Some weird formula and we were able to prove that this satisfies what it needs to satisfy for 1
dependence and stationarity and being a 4 coloring, but what we couldn't prove was that it was
non-negative. It has to be non-negative if it's a probability and, of course, that's always the
hardest thing, particularly, because it's inequality and inequalities are much harder than
inequalities. And you see it's an alternating sum so it's not that all obvious. And we struggled
for three years over this. We had all sorts of special cases that we could prove. We checked
billions of cases by computer and so on but we really couldn't do it until we found another way
which I'm going to tell you about. There is a 1 dependent 4 coloring. A number of
consequences, in particular, this old question about the difference between block factors and
colorings, now there's a beautifully clean answer to it.
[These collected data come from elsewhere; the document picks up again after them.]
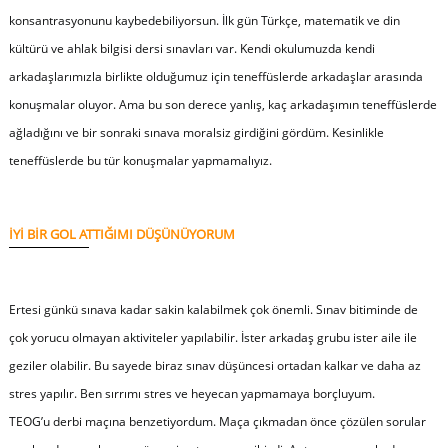
konsantrasyonunu kaybedebiliyorsun. İlk gün Türkçe, matematik ve din
kültürü ve ahlak bilgisi dersi sınavları var. Kendi okulumuzda kendi
arkadaşlarımızla birlikte olduğumuz için teneffüslerde arkadaşlar arasında
konuşmalar oluyor. Ama bu son derece yanlış, kaç arkadaşımın teneffüslerde
ağladığını ve bir sonraki sınava moralsiz girdiğini gördüm. Kesinlikle
teneffüslerde bu tür konuşmalar yapmamalıyız.
İYİ BİR GOL ATTIĞIMI DÜŞÜNÜYORUM
Ertesi günkü sınava kadar sakin kalabilmek çok önemli. Sınav bitiminde de
çok yorucu olmayan aktiviteler yapılabilir. İster arkadaş grubu ister aile ile
geziler olabilir. Bu sayede biraz sınav düşüncesi ortadan kalkar ve daha az
stres yapılır. Ben sırrımı stres ve heyecan yapmamaya borçluyum.
TEOG’u derbi maçına benzetiyordum. Maça çıkmadan önce çözülen sorular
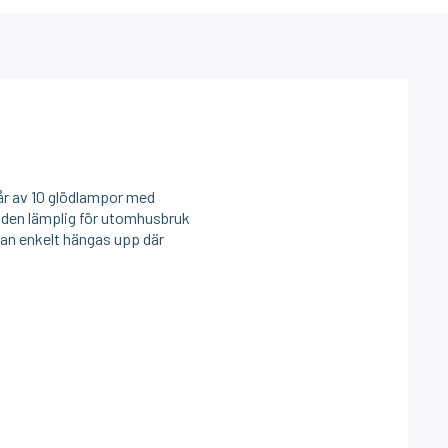
tår av 10 glödlampor med
r den lämplig för utomhusbruk
kan enkelt hängas upp där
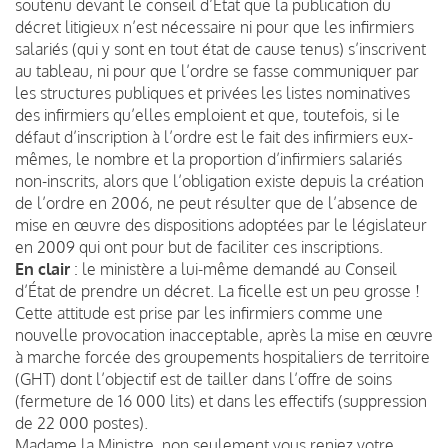
soutenu devant le conseil d’État que la publication du
décret litigieux n’est nécessaire ni pour que les infirmiers
salariés (qui y sont en tout état de cause tenus) s’inscrivent
au tableau, ni pour que l’ordre se fasse communiquer par
les structures publiques et privées les listes nominatives
des infirmiers qu’elles emploient et que, toutefois, si le
défaut d’inscription à l’ordre est le fait des infirmiers eux-
mêmes, le nombre et la proportion d’infirmiers salariés
non-inscrits, alors que l’obligation existe depuis la création
de l’ordre en 2006, ne peut résulter que de l’absence de
mise en œuvre des dispositions adoptées par le législateur
en 2009 qui ont pour but de faciliter ces inscriptions.
En clair
: le ministère a lui-même demandé au Conseil
d’État de prendre un décret. La ficelle est un peu grosse !
Cette attitude est prise par les infirmiers comme une
nouvelle provocation inacceptable, après la mise en œuvre
à marche forcée des groupements hospitaliers de territoire
(GHT) dont l’objectif est de tailler dans l’offre de soins
(fermeture de 16 000 lits) et dans les effectifs (suppression
de 22 000 postes).
Madame la Ministre, non seulement vous reniez votre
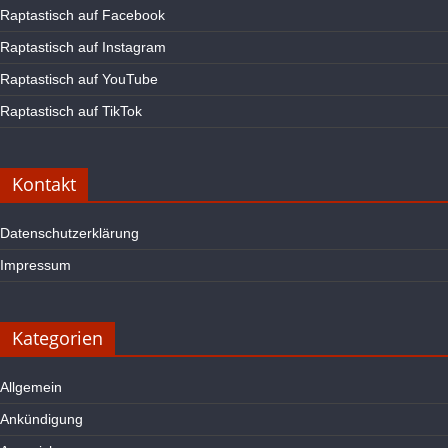
Raptastisch auf Facebook
Raptastisch auf Instagram
Raptastisch auf YouTube
Raptastisch auf TikTok
Kontakt
Datenschutzerklärung
Impressum
Kategorien
Allgemein
Ankündigung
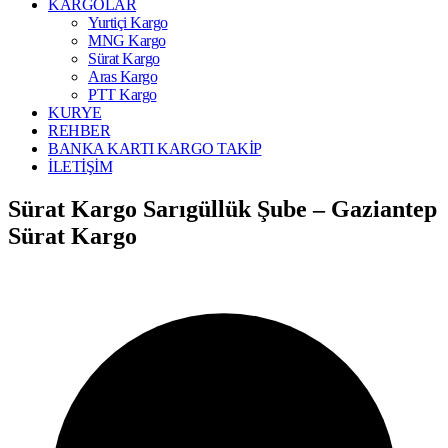
KARGOLAR
Yurtiçi Kargo
MNG Kargo
Sürat Kargo
Aras Kargo
PTT Kargo
KURYE
REHBER
BANKA KARTI KARGO TAKİP
İLETİŞİM
Sürat Kargo Sarıgüllük Şube – Gaziantep
Sürat Kargo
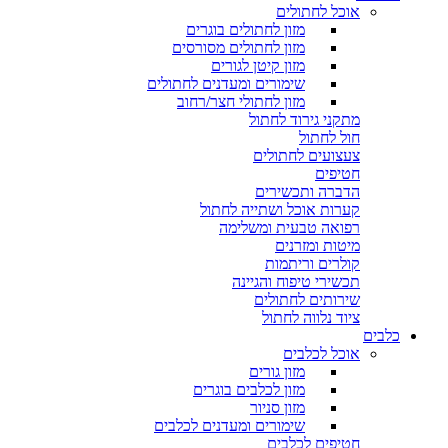
אוכל לחתולים
מזון לחתולים בוגרים
מזון לחתולים מסורסים
מזון קיטן לגורים
שימורים ומעדנים לחתולים
מזון לחתולי חצר/רחוב
מתקני גירוד לחתול
חול לחתול
צעצועים לחתולים
חטיפים
הדברה ותכשירים
קערות אוכל ושתייה לחתול
רפואה טבעית ומשלימה
מיטות ומזרנים
קולרים וריתמות
תכשירי טיפוח והגיינה
שירותים לחתולים
ציוד נלווה לחתול
כלבים
אוכל לכלבים
מזון גורים
מזון לכלבים בוגרים
מזון סניור
שימורים ומעדנים לכלבים
חטיפים לכלבים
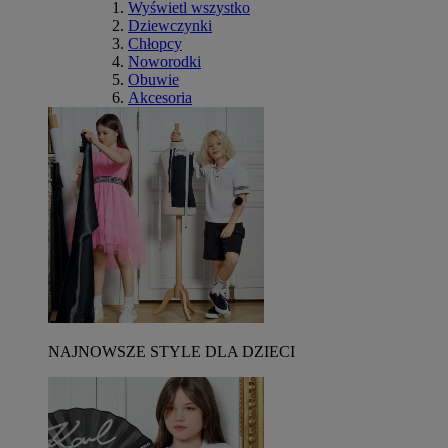
Wyświetl wszystko
Dziewczynki
Chłopcy
Noworodki
Obuwie
Akcesoria
NAJNOWSZE STYLE DLA DZIECI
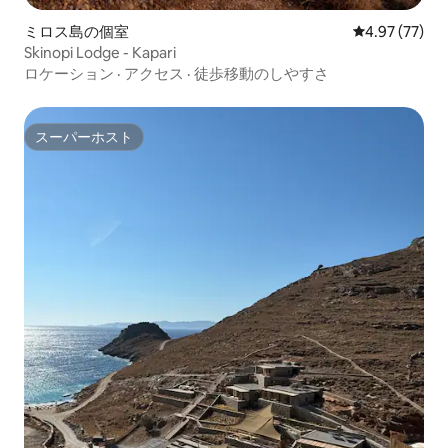
ミロス島の個室
レビュー77件
4.97 (77)
Skinopi Lodge - Kapari
ロケーション
·
アクセス
·
徒歩移動のしやすさ
スーパーホスト
スーパーホスト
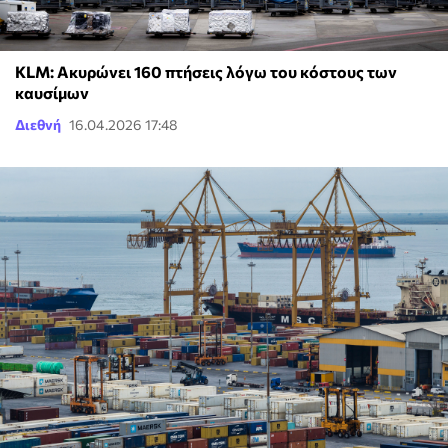
KLM: Ακυρώνει 160 πτήσεις λόγω του κόστους των
καυσίμων
Διεθνή
16.04.2026 17:48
Coloring can be done by one dependent
processes but not by any block factor, so that's very interesting. That answers some of your
questions about hidden Markov processes and this weird Hilbert space exists. I don't know
whether anyone cares about that now. This previous complicated formula I showed you is also
correct and that leads to a number of combinatorial identities which I don't know how to prove
any other way, interesting combinatorial identities, so that's the coloring. Here are some weird
properties that it has. This is a very, very strange process. We don't understand what's going
on fully. It's symmetric under permutations of the colors, maybe not such a big deal. If you
exchange red and green, permute the colors anyway you want you get a process with the same
law. Here's something interesting. If you just look at the 1s so if you just look at the reds, say,
some process, look at the indicator where you have a red dot, then that's the following process
you take fair coin tosses and you look at the places where you see head tail in sequence,
perfectly nice process, obviously, 1 dependent because it's a two block factor. That's what the
reds are. If you look at 1 or 2 to look at the places where you see red or purple, the indicator of
that event, that gives you a process of zeros and ones and that's this process that I told you
earlier where you take iid uniforms and you look at which way the inequalities go, very strange.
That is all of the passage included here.